** Opening AVAILABLE DATA block **

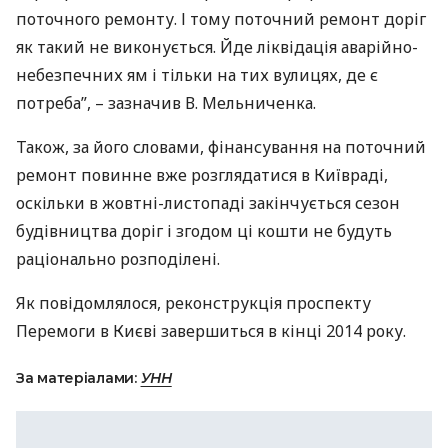
поточного ремонту. І тому поточний ремонт доріг
як такий не виконується. Йде ліквідація аварійно-
небезпечних ям і тільки на тих вулицях, де є
потреба”, – зазначив В. Мельниченка.
Також, за його словами, фінансування на поточний
ремонт повинне вже розглядатися в Київраді,
оскільки в жовтні-листопаді закінчується сезон
будівництва доріг і згодом ці кошти не будуть
раціонально розподілені.
Як повідомлялося, реконструкція проспекту
Перемоги в Києві завершиться в кінці 2014 року.
За матеріалами:
УНН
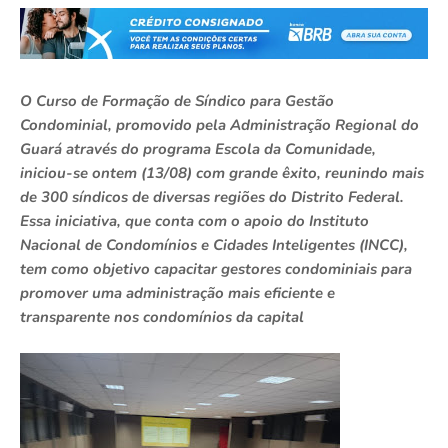
O Curso de Formação de Síndico para Gestão
Condominial, promovido pela Administração Regional do
Guará através do programa Escola da Comunidade,
iniciou-se ontem (13/08) com grande êxito, reunindo mais
de 300 síndicos de diversas regiões do Distrito Federal.
Essa iniciativa, que conta com o apoio do Instituto
Nacional de Condomínios e Cidades Inteligentes (INCC),
tem como objetivo capacitar gestores condominiais para
promover uma administração mais eficiente e
transparente nos condomínios da capital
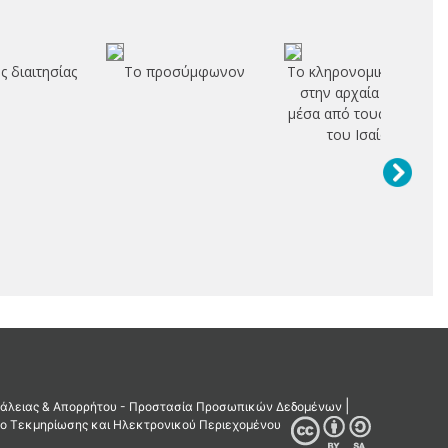
ς διαιτησίας
Το προσύμφωνον
Το κληρονομικό δίκαιο
στην αρχαία Αθήνα
μέσα από τους λόγους
του Ισαίου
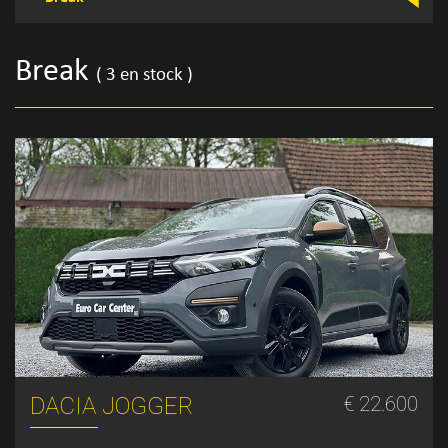
Break
( 3 en stock )
DACIA JOGGER
€ 22.600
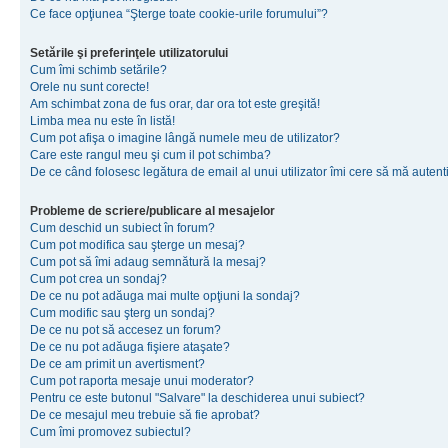
Ce face opţiunea “Şterge toate cookie-urile forumului”?
Setările şi preferinţele utilizatorului
Cum îmi schimb setările?
Orele nu sunt corecte!
Am schimbat zona de fus orar, dar ora tot este greşită!
Limba mea nu este în listă!
Cum pot afişa o imagine lângă numele meu de utilizator?
Care este rangul meu şi cum il pot schimba?
De ce când folosesc legătura de email al unui utilizator îmi cere să mă autenti
Probleme de scriere/publicare al mesajelor
Cum deschid un subiect în forum?
Cum pot modifica sau şterge un mesaj?
Cum pot să îmi adaug semnătură la mesaj?
Cum pot crea un sondaj?
De ce nu pot adăuga mai multe opţiuni la sondaj?
Cum modific sau şterg un sondaj?
De ce nu pot să accesez un forum?
De ce nu pot adăuga fişiere ataşate?
De ce am primit un avertisment?
Cum pot raporta mesaje unui moderator?
Pentru ce este butonul "Salvare" la deschiderea unui subiect?
De ce mesajul meu trebuie să fie aprobat?
Cum îmi promovez subiectul?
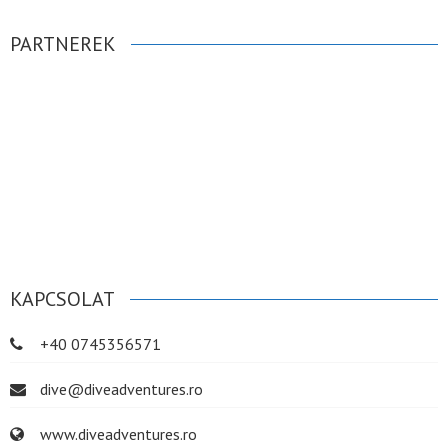
PARTNEREK
KAPCSOLAT
+40 0745356571
dive@diveadventures.ro
www.diveadventures.ro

** Closing AVAILABLE DATA block **

**YOUR GOAL:** Exactly and only the lines from the top of the records down to the line containing "tem como objetivo" should be transcribed, please, without the pictures.

**EXERCISE OUTPUT:**
поточного ремонту. І тому поточний ремонт доріг
як такий не виконується. Йде ліквідація аварійно-
небезпечних ям і тільки на тих вулицях, де є
потреба”, – зазначив В. Мельниченка.
Також, за його словами, фінансування на поточний
ремонт повинне вже розглядатися в Київраді,
оскільки в жовтні-листопаді закінчується сезон
будівництва доріг і згодом ці кошти не будуть
раціонально розподілені.
Як повідомлялося, реконструкція проспекту
Перемоги в Києві завершиться в кінці 2014 року.
За матеріалами:
УНН
O Curso de Formação de Síndico para Gestão
Condominial, promovido pela Administração Regional do
Guará através do programa Escola da Comunidade,
iniciou-se ontem (13/08) com grande êxito, reunindo mais
de 300 síndicos de diversas regiões do Distrito Federal.
Essa iniciativa, que conta com o apoio do Instituto
Nacional de Condomínios e Cidades Inteligentes (INCC),
tem como objetivo capacitar gestores condominiais para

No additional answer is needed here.